HOW TO COMPLETE THIS TASK — Only lines holding the word "inscripción" are wanted from the records; copy all of them.

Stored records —
☆ ☆ ☆ ☆
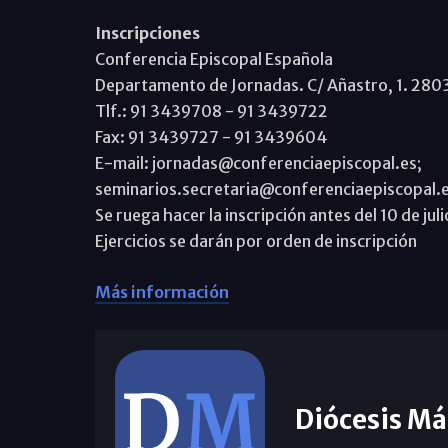
Inscripciones
Conferencia Episcopal Española
Departamento de Jornadas. C/ Añastro, 1. 280
Tlf.: 91 3439708 - 91 3439722
Fax: 91 3439727 - 91 3439604
E-mail: jornadas@conferenciaepiscopal.es;
seminarios.secretaria@conferenciaepiscopal.
Se ruega hacer la inscripción antes del 10 de jul
Ejercicios se darán por orden de inscripción
Más información
Diócesis Má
☆ ☆ ☆ ☆
THE ANSWER —
Se ruega hacer la inscripción antes del 10 de jul
Ejercicios se darán por orden de inscripción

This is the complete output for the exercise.